— SOURCE DATA —
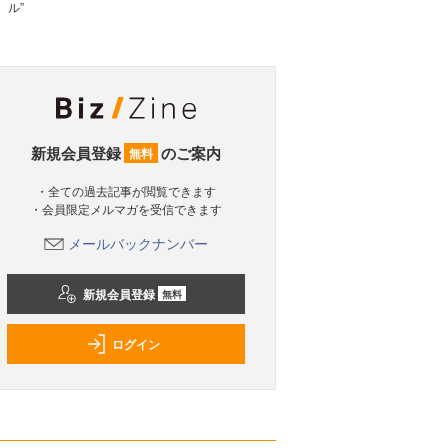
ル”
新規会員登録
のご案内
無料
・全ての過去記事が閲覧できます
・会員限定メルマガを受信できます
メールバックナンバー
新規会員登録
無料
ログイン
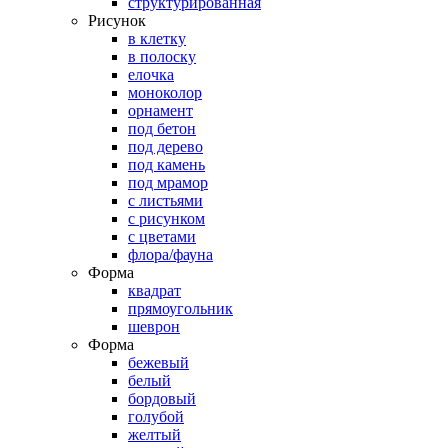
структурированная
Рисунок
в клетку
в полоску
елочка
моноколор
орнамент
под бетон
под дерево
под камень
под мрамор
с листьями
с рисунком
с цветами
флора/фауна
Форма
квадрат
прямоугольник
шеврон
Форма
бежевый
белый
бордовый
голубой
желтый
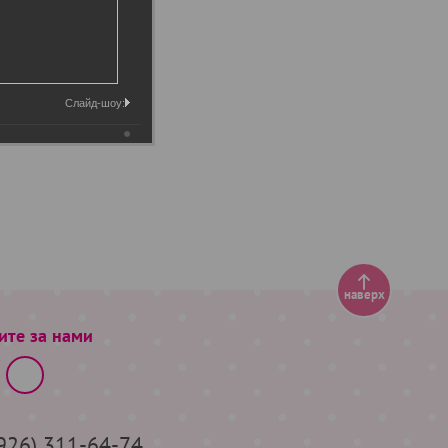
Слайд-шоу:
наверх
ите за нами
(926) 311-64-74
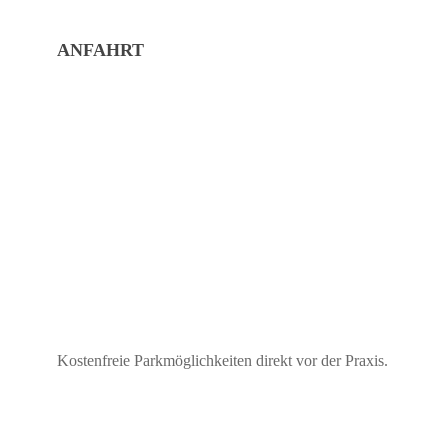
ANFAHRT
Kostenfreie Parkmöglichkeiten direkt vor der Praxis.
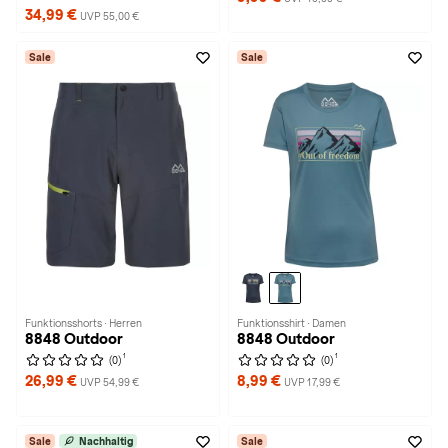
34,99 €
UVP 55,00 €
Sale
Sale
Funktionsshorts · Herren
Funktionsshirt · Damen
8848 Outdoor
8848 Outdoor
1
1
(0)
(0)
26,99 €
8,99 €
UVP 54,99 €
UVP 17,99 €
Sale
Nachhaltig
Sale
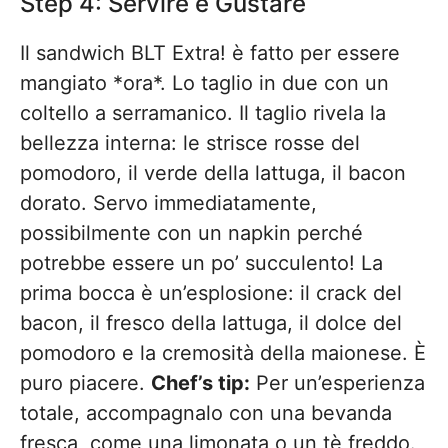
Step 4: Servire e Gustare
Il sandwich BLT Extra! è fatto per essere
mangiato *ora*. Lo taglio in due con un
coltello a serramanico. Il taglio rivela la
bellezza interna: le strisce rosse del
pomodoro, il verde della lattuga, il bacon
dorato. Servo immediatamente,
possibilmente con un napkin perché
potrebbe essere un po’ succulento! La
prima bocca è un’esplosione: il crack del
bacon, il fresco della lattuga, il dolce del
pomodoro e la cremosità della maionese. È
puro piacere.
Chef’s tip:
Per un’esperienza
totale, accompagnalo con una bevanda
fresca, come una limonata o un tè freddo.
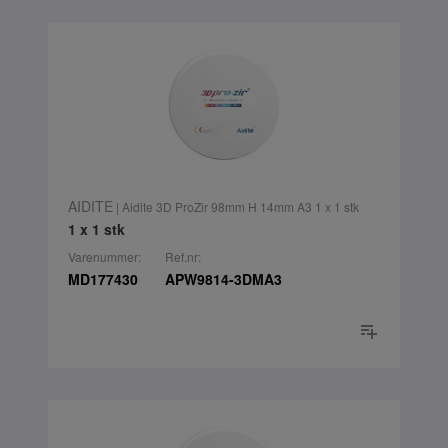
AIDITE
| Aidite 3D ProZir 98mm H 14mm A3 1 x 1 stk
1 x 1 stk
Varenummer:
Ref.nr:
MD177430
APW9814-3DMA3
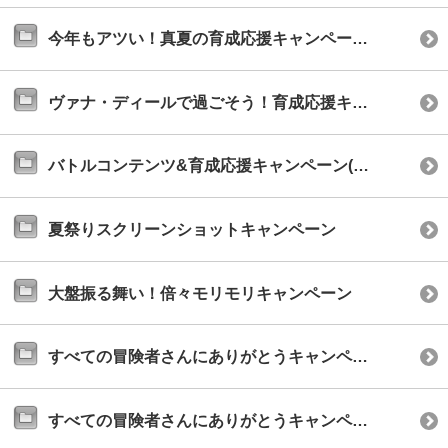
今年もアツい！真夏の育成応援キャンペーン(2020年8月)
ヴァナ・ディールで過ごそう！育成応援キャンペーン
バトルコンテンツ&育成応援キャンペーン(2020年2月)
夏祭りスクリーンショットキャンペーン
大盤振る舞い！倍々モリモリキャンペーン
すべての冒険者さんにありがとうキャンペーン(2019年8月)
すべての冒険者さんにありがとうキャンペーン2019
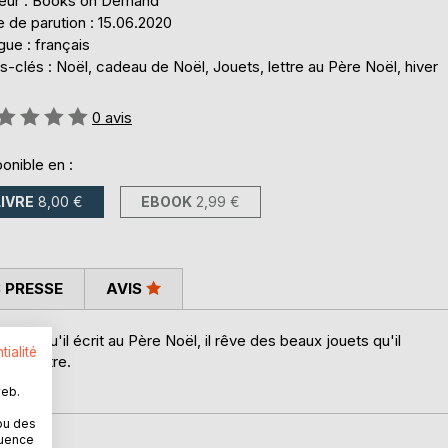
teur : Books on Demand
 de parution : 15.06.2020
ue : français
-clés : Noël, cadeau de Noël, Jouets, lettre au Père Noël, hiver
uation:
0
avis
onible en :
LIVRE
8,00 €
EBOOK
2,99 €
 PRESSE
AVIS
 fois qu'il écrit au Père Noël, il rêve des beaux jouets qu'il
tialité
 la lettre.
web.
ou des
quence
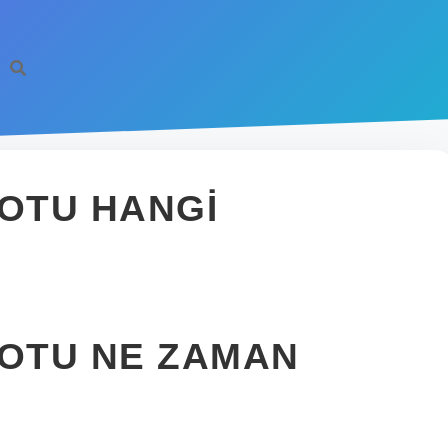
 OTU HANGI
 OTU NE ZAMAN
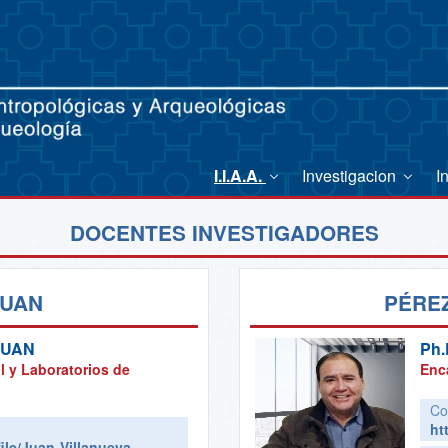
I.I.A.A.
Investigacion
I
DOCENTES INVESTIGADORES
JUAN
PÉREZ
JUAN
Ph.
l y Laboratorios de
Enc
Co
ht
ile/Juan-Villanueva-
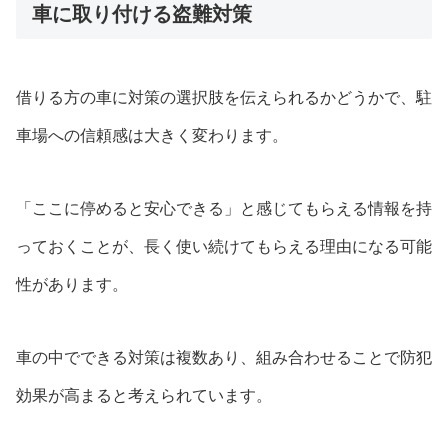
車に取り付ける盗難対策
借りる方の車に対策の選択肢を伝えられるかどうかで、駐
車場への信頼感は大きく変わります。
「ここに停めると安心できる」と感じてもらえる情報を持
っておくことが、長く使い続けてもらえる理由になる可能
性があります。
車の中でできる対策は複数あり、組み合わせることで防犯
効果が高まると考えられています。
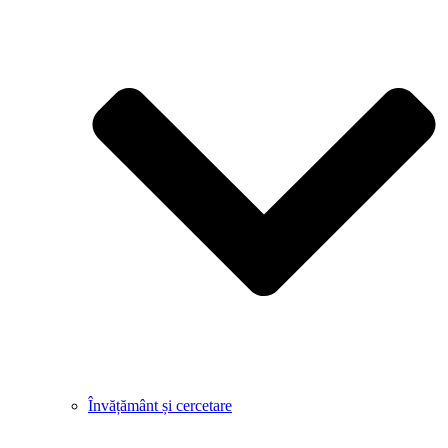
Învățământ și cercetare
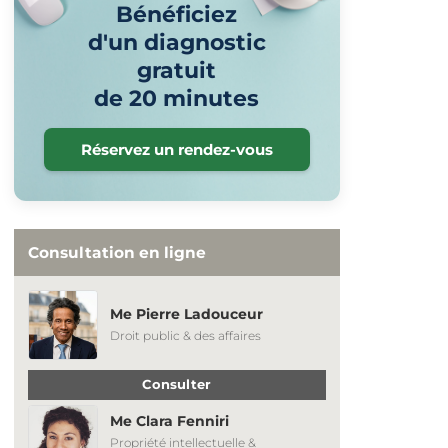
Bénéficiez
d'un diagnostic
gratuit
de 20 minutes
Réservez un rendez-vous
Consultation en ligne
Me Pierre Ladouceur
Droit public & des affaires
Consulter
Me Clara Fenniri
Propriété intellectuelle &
==
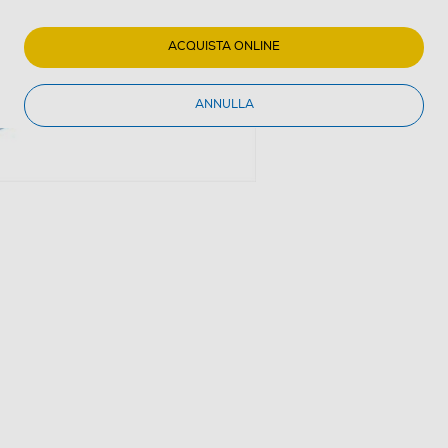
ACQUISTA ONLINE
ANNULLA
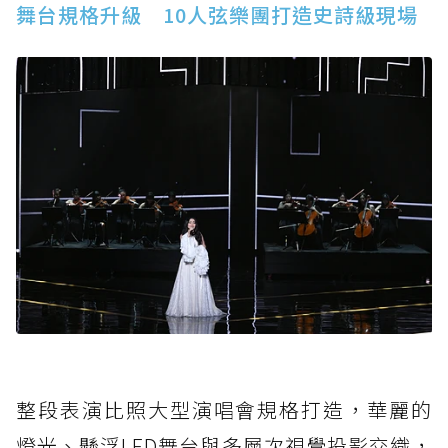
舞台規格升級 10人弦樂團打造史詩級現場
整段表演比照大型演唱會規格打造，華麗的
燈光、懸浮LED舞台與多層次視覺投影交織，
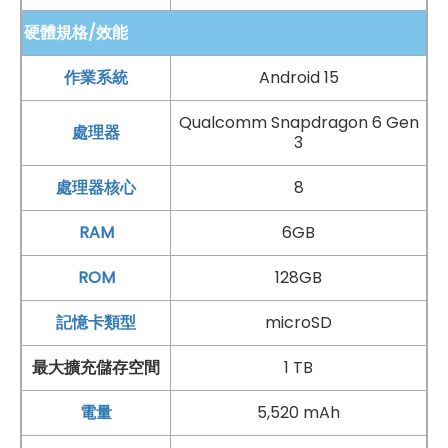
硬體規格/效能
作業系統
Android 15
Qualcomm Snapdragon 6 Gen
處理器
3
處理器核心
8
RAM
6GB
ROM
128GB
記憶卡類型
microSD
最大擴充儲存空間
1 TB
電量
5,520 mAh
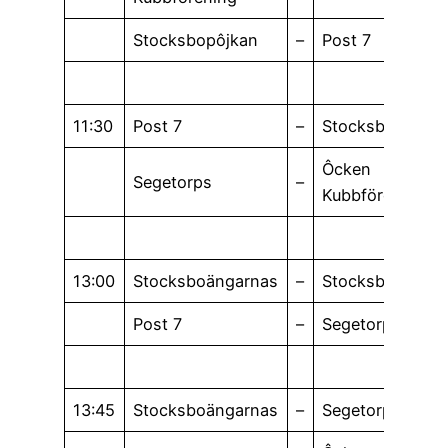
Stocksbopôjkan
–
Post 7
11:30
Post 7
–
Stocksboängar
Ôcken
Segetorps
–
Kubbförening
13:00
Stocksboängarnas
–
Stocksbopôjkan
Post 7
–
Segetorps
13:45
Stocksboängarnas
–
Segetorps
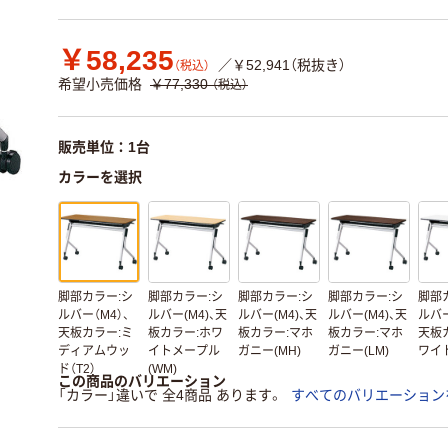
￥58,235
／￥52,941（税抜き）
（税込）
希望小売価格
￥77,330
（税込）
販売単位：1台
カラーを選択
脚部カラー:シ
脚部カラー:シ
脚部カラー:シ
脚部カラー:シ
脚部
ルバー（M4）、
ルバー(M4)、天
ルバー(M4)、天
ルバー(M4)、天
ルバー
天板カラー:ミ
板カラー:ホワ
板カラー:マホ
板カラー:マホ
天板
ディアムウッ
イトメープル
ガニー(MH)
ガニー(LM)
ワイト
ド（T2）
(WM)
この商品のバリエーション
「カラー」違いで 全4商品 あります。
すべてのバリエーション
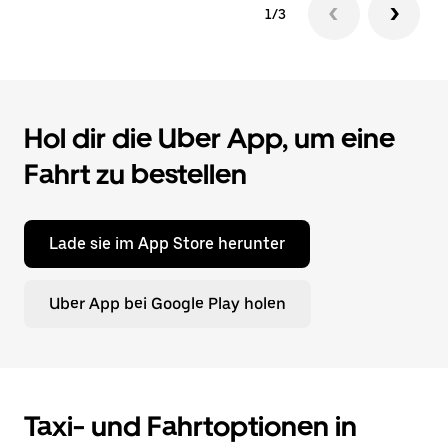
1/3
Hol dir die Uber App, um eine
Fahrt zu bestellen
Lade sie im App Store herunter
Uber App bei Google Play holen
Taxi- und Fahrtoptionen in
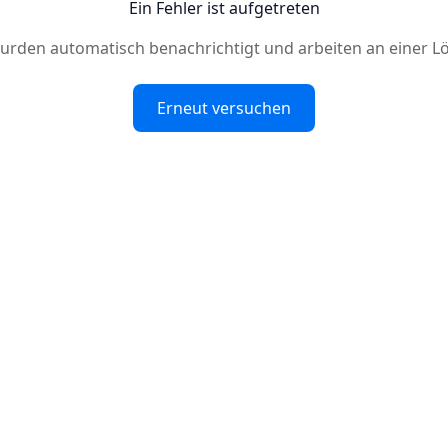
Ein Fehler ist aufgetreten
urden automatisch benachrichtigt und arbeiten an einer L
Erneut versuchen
==
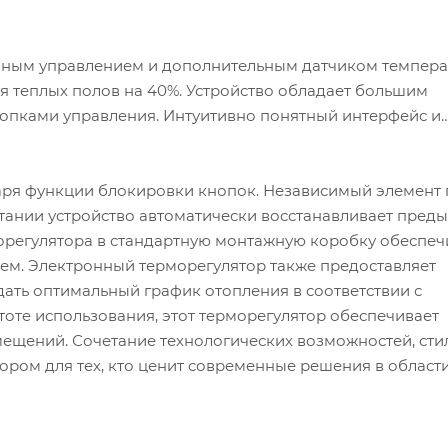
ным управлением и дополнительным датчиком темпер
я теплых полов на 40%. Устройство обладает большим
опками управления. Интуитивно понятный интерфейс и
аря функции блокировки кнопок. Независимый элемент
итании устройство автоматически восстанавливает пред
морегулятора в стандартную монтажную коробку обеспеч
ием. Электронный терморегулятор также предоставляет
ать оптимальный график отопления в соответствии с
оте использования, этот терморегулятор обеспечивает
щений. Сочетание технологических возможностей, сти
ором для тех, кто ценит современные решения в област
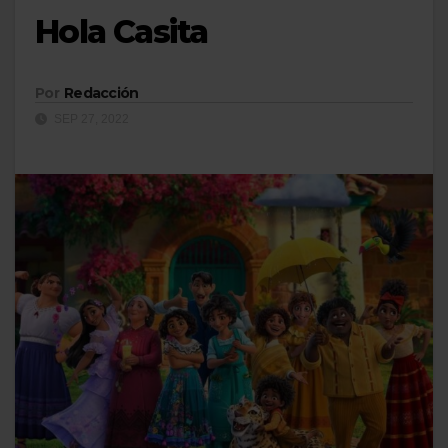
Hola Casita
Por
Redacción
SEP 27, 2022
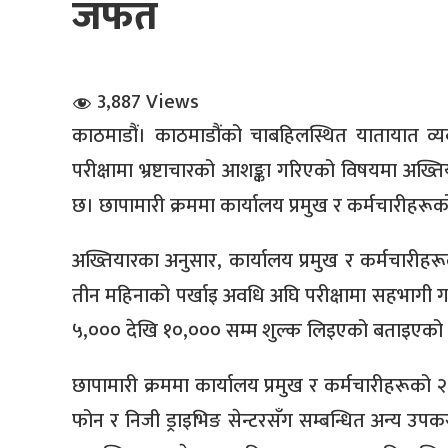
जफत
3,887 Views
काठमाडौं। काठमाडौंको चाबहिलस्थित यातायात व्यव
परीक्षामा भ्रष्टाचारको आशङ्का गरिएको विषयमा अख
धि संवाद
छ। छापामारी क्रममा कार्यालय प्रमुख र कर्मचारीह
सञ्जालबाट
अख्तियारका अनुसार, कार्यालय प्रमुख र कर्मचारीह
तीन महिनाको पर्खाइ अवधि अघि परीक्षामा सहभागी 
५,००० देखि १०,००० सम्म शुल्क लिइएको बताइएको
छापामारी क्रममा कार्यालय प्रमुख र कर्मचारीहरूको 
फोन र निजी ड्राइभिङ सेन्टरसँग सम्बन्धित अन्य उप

— ABOUT THIS EXERCISE —
Please state how many lines in the preceding material contain the word "Père", with no other output.

— EXPECTED OUTPUT —
2